What you will do
Pictures are to be left out. Return exactly the lines below from the one with "Зеленые — ваши сообщения. А желтые и" up to and including the one with "松岡豊，稲垣正俊，吉川栄省，中野智仁，".

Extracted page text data

-.-.-

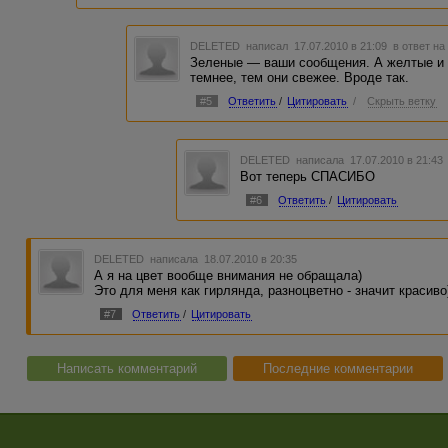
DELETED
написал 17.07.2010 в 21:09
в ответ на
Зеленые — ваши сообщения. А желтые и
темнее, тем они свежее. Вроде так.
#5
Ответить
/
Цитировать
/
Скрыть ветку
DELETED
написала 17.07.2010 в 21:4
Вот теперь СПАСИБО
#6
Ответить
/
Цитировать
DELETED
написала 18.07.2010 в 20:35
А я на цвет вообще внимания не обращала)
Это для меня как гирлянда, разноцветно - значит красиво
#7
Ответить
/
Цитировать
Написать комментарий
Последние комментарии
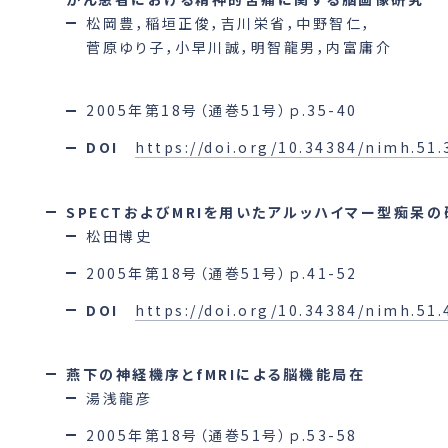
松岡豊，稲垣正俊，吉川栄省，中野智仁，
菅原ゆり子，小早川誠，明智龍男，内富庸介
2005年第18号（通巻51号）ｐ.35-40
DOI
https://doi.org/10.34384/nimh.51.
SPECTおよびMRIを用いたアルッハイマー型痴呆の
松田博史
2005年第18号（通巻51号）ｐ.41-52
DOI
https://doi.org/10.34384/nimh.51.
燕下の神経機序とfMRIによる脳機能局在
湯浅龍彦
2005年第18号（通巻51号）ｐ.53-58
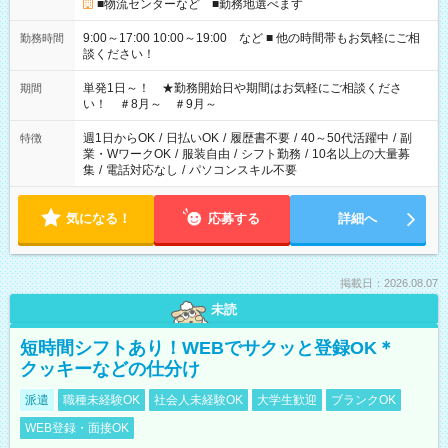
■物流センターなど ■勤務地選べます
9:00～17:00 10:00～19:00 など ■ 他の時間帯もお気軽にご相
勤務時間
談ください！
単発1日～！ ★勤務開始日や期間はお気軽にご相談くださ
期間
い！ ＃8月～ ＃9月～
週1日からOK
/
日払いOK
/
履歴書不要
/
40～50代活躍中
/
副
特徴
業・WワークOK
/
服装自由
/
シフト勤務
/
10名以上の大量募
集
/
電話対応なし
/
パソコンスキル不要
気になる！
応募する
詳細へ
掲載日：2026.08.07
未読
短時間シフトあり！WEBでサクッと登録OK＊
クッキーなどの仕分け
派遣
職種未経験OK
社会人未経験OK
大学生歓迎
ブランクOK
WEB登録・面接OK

-.-.-

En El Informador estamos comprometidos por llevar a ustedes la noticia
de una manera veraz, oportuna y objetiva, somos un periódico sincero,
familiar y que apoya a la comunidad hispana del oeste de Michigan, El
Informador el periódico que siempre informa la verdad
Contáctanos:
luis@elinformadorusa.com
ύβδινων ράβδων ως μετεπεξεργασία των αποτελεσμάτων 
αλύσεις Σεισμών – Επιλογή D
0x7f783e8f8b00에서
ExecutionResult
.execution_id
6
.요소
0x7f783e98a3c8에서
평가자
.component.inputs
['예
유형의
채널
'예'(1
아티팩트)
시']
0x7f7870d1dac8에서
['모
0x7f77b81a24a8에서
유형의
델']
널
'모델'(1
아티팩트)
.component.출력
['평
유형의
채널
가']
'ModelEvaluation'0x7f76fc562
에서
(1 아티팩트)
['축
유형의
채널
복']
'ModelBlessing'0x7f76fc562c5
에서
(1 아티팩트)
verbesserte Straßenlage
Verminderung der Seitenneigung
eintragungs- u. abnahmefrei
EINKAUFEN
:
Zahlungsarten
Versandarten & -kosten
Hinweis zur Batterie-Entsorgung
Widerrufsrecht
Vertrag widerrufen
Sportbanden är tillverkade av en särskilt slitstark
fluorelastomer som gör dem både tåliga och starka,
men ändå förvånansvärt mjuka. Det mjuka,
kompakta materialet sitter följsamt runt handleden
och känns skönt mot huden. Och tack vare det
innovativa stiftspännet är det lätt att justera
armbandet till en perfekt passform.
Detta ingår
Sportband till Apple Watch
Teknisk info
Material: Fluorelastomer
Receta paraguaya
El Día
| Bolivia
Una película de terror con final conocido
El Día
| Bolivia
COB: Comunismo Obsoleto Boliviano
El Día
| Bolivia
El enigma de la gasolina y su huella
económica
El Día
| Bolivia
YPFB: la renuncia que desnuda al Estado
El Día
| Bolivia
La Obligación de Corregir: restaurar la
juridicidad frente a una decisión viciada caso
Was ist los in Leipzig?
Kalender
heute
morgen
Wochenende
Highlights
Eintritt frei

-.-.-

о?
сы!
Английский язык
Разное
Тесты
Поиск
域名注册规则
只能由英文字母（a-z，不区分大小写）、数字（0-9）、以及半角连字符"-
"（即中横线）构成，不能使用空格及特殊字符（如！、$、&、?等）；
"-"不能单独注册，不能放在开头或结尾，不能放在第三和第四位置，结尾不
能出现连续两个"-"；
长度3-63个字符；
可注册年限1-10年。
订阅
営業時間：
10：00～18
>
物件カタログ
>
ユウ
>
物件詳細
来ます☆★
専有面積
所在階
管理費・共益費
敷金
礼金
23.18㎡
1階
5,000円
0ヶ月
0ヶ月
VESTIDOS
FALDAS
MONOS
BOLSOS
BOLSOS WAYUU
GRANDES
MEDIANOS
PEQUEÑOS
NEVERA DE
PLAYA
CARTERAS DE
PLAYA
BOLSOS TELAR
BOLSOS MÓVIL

-.-.-

Answer space
Зеленые — ваши сообщения. А желтые и
темнее, тем они свежее. Вроде так.
#5
Ответить
/
Цитировать
/
Скрыть ветку
DELETED
написала 17.07.2010 в 21:4
Вот теперь СПАСИБО
#6
Ответить
/
Цитировать
DELETED
написала 18.07.2010 в 20:35
А я на цвет вообще внимания не обращала)
Это для меня как гирлянда, разноцветно - значит красиво
#7
Ответить
/
Цитировать
Написать комментарий
Последние комментарии
松岡豊，稲垣正俊，吉川栄省，中野智仁，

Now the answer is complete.